SignalWhat it meansTypical actionRisk level
Elasticity below 1Demand is relatively insensitive to pricePrice increases may be saferLower
Elasticity above 1Demand reacts strongly to priceBe careful with further price increasesHigh
Revenue rises after price increaseDemand held up well enoughPrice move may be workingGood sign
Revenue falls after price increaseDemand dropped too hardReview price or value positioningImportant
Profit rises while revenue softensMargin improvement offsets lost volumeCheck whether the tradeoff is still acceptableContext dependent

Frequently Asked Questions

What is price elasticity of demand?+
Price elasticity of demand measures how strongly customer demand changes when price changes. A higher absolute score means demand is more sensitive. A lower absolute score means customers are less sensitive and demand is more stable when price moves.
What does elastic demand mean?+
Elastic demand means quantity changes by a larger percentage than price. In practice, customers react strongly to price moves, so raising price can reduce volume enough to hurt revenue. Businesses with many substitutes often see more elastic demand.
What does inelastic demand mean?+
Inelastic demand means quantity changes by a smaller percentage than price. Customers still react, but not enough to fully offset the price move. That is why price increases can sometimes improve revenue in inelastic situations.

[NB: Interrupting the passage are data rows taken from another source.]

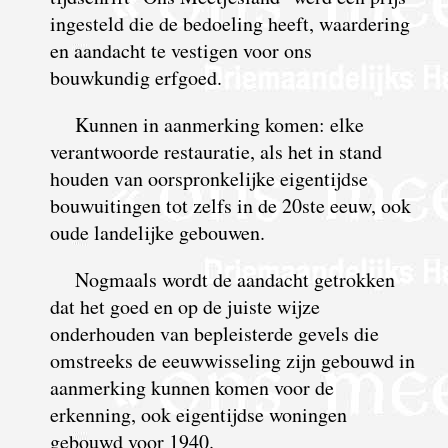
ingesteld die de bedoeling heeft, waardering
en aandacht te vestigen voor ons
bouwkundig erfgoed.
Kunnen in aanmerking komen: elke
verantwoorde restauratie, als het in stand
houden van oorspronkelijke eigentijdse
bouwuitingen tot zelfs in de 20ste eeuw, ook
oude landelijke gebouwen.
Nogmaals wordt de aandacht getrokken
dat het goed en op de juiste wijze
onderhouden van bepleisterde gevels die
omstreeks de eeuwwisseling zijn gebouwd in
aanmerking kunnen komen voor de
erkenning, ook eigentijdse woningen
gebouwd voor 1940.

Why use the midpoint method?+
The midpoint method is often preferred because it reduces bias from the direction of change. It uses the average of the old and new values, so moving from 50 to 55 is treated more consistently than using only the starting point. That makes it a better choice for real pricing comparisons.
Can revenue rise even if quantity falls?+
Yes. If the price increase is large enough and demand is not too sensitive, revenue can rise even though fewer units are sold. The same idea applies to profit, where fewer but higher-margin sales can sometimes outperform higher volume at a lower price.
What should I do first if elasticity looks high?+
Start by reviewing value perception, competitive alternatives, and how the price change was framed. If demand is highly elastic, the business may need stronger differentiation, better bundling, or smaller price steps. The next decision should come from both elasticity and profit, not from elasticity alone.